WHAT TO DO:
Out of the material that follows, write out exactly the lines from the line with "de conducere și" to the line with "în vârstă de", both ends included, and no others.

PROVIDED MATERIAL:
= Beginning of Section =
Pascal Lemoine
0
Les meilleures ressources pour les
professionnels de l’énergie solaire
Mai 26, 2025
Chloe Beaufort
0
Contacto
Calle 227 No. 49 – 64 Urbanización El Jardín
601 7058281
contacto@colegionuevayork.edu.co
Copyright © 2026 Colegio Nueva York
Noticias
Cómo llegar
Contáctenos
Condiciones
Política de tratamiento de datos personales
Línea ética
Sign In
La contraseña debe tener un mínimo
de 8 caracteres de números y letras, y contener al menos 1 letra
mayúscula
= End of Section =
= Beginning of Section =
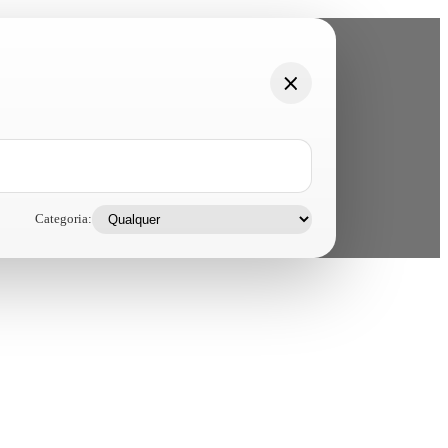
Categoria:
= End of Section =
= Beginning of Section =
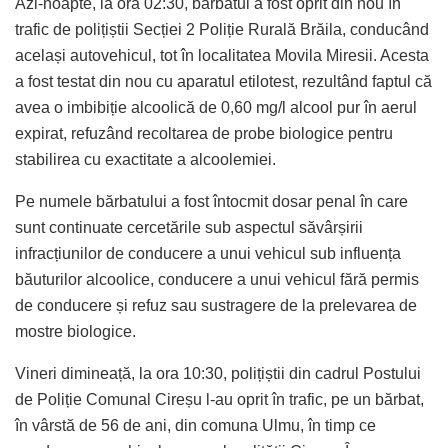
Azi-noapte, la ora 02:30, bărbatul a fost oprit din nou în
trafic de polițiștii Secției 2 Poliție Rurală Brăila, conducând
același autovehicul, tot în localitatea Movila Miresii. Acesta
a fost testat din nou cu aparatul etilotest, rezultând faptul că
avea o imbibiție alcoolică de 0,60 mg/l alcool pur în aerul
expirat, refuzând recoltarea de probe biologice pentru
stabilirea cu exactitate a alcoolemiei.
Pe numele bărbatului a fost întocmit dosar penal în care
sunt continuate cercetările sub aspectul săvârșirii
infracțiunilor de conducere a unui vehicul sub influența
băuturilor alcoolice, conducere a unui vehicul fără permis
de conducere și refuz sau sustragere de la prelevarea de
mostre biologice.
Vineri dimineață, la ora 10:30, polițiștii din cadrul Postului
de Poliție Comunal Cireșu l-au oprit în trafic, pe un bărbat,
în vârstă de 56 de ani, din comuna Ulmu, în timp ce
= End of Section =
RESPONSE TO THIS TASK:
de conducere și refuz sau sustragere de la prelevarea de
mostre biologice.
Vineri dimineață, la ora 10:30, polițiștii din cadrul Postului
de Poliție Comunal Cireșu l-au oprit în trafic, pe un bărbat,
în vârstă de 56 de ani, din comuna Ulmu, în timp ce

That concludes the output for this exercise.